The storm had abated, and we decided to start for Lovell at once. We gave the sheep a foddering of hay and then got the flock outdoors. Old Peg was very loath to leave the barn, and we had to drag her out by main strength. Addison went ahead and tramped a path in the deep snow. Finding that there was no help for it, Old Peg followed, and the flock trailed after her in a woolly file several hundred feet long. Flourishing my stick and shouting loudly, I urged on the rear of the procession.

In less than half an hour we met the old Squire with the team and two men from the Morey farm. The old gentleman had arrived there about six o'clock the night before and had been worried as to what had become of us. He must have passed the place where Old Peg had bolted up the road not long after we were there; but it was already so dark that he had not seen our snow-covered tracks.

"Well, well, boys, you must have had a hard time of it!" were his first words. "Where did you pass the night?"

"At the old Cronin farm, I guess," Addison replied.

"That lonesome place!" the old Squire exclaimed.

"It was slightly lonesome," Addison admitted dryly.

"Did you see a ghost?" one of the men asked with a grin.

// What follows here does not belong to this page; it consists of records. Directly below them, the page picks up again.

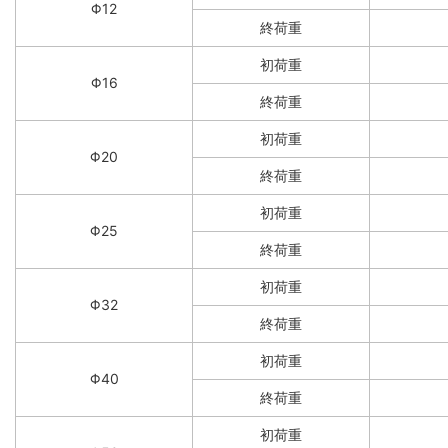
Φ12
終荷重
初荷重
Φ16
終荷重
初荷重
Φ20
終荷重
初荷重
Φ25
終荷重
初荷重
Φ32
終荷重
初荷重
Φ40
終荷重
初荷重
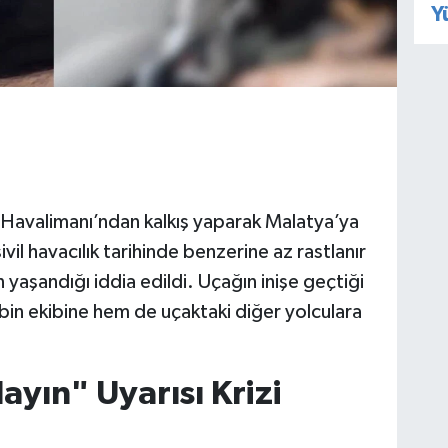
Y
l Havalimanı’ndan kalkış yaparak Malatya’ya
vil havacılık tarihinde benzerine az rastlanır
n yaşandığı iddia edildi. Uçağın inişe geçtiği
abin ekibine hem de uçaktaki diğer yolculara
ayın" Uyarısı Krizi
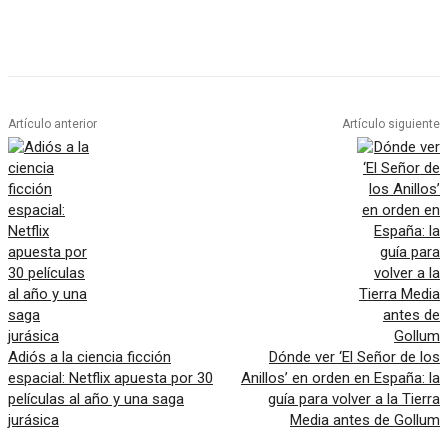
Artículo anterior
Artículo siguiente
Adiós a la ciencia ficción
Dónde ver ‘El Señor de los
espacial: Netflix apuesta por 30
Anillos’ en orden en España: la
películas al año y una saga
guía para volver a la Tierra
jurásica
Media antes de Gollum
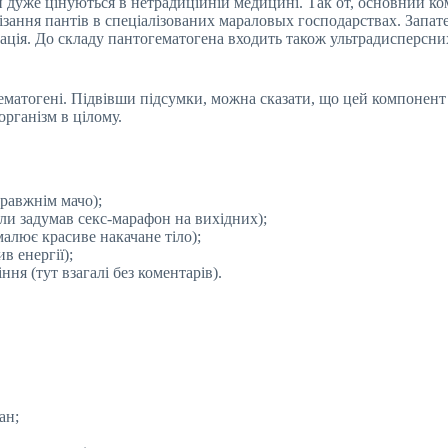
ти дуже цінуються в нетрадиційній медицині. Так от, основний 
 різання пантів в спеціалізованих мараловых господарствах. Запа
зація. До складу пантогематогена входить також ультрадисперсн
гематогені. Підвівши підсумки, можна сказати, що цей компонент 
організм в цілому.
правжнім мачо);
оли задумав секс-марафон на вихідних);
 малює красиве накачане тіло);
в енергії);
ня (тут взагалі без коментарів).
ан;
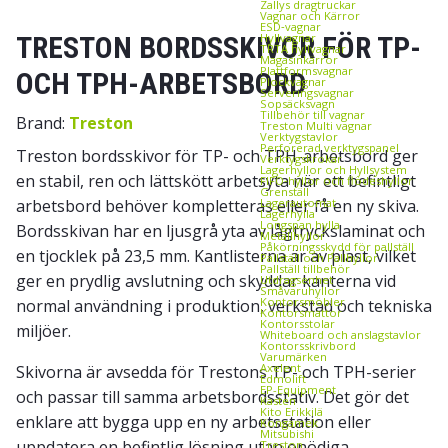
Zallys dragtruckar
Vagnar och Kärror
ESD‑vagnar
TRESTON BORDSSKIVOR FÖR TP-
Hyllvagnar
TRTA hyllvagnar
Magasinkärror
Plattformsvagnar
OCH TPH-ARBETSBORD
Plockvagnar
Serveringsvagnar
Sopsäcksvagn
Tillbehör till vagnar
Brand:
Treston
Treston Multi vagnar
Verktygstavlor
Perforerad verktygspanel
Treston bordsskivor för TP- och TPH-arbetsbord ger
Verktygskrokar
Lagerhyllor och Hyllsystem
en stabil, ren och lättskött arbetsyta när ett befintligt
FIFO‑hyllor och flödeshyllor
Grenställ
arbetsbord behöver kompletteras eller få en ny skiva.
Lagerautomat
Lagerhylla
Longspan hylla
Bordsskivan har en ljusgrå yta av lågtryckslaminat och
Metallhyllor
Påkörningsskydd för pallställ
en tjocklek på 23,5 mm. Kantlisterna är av plast, vilket
Pallställ och Pallhyllor
Pallställ tillbehör
ger en prydlig avslutning och skyddar kanterna vid
Utdragsenhet
Småvaruhyllor
Kontorsmöbler
normal användning i produktion, verkstad och tekniska
Kontorsmattor
Kontorsstolar
miljöer.
Whiteboard och anslagstavlor
Kontorsskrivbord
Varumärken
Axelent
Skivorna är avsedda för Trestons TP- och TPH-serier
Edmolift
EP-Equipment
och passar till samma arbetsbordsstativ. Det gör det
Kasten
Kito Erikkilä
enklare att bygga upp en ny arbetsstation eller
Kongamek
Mitsubishi
uppdatera en befintlig lösning utan onödiga
Treston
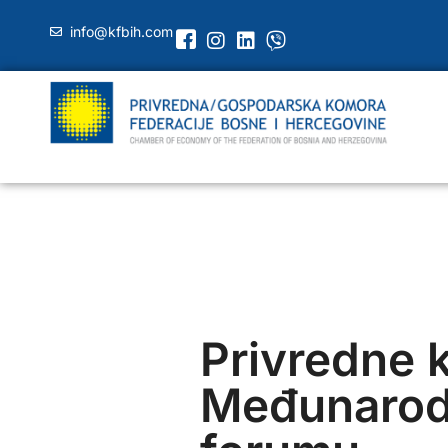
info@kfbih.com
Privredne 
Međunaro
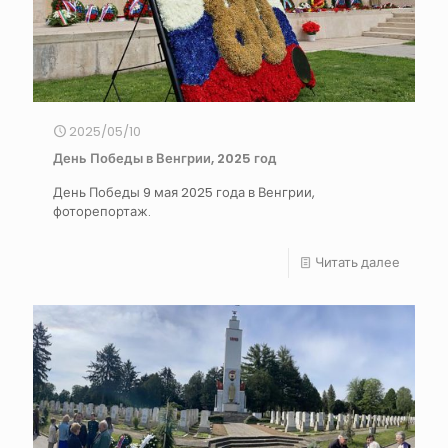
2025/05/10
День Победы в Венгрии, 2025 год
День Победы 9 мая 2025 года в Венгрии,
фоторепортаж.
Читать далее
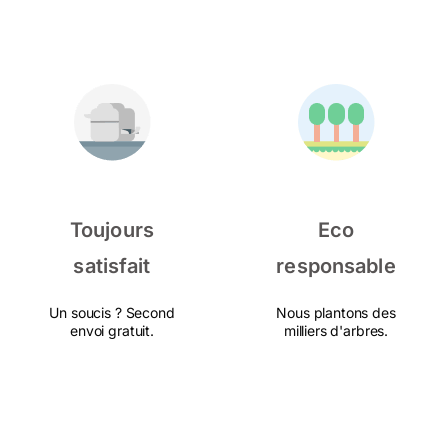
Toujours
Eco
satisfait
responsable
Un soucis ? Second
Nous plantons des
envoi gratuit.
milliers d'arbres.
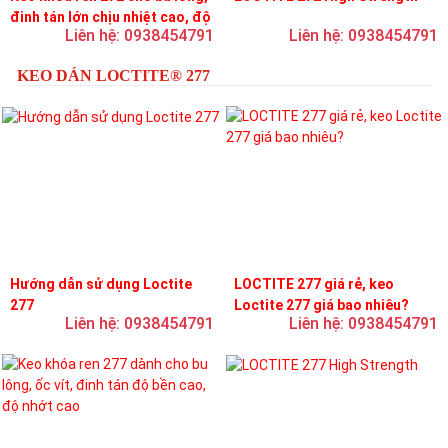
đinh tán lớn chịu nhiệt cao, độ
Liên hệ: 0938454791
Liên hệ: 0938454791
bền cao, độ nhớt trung bình
KEO DÁN LOCTITE® 277
Hướng dẫn sử dụng Loctite
LOCTITE 277 giá rẻ, keo
277
Loctite 277 giá bao nhiêu?
Liên hệ: 0938454791
Liên hệ: 0938454791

"Not a white one," Addison replied. "But we saw something pretty big and black. There were owls in the chimney and foxes in the cellar—also a bear. I guess that's all the ghost there is. But there's a hay bill for somebody to pay; about three hundredweight, I think."

From there on, with the men to help us, we made better progress, and before noon we had delivered the flock to its new owner. The warm dinner that we ate at the Morey farm tasted mighty good to Addison and me.

We never saw Peg again; but before the winter had passed, the old Squire bought another small flock of sheep from a neighbor.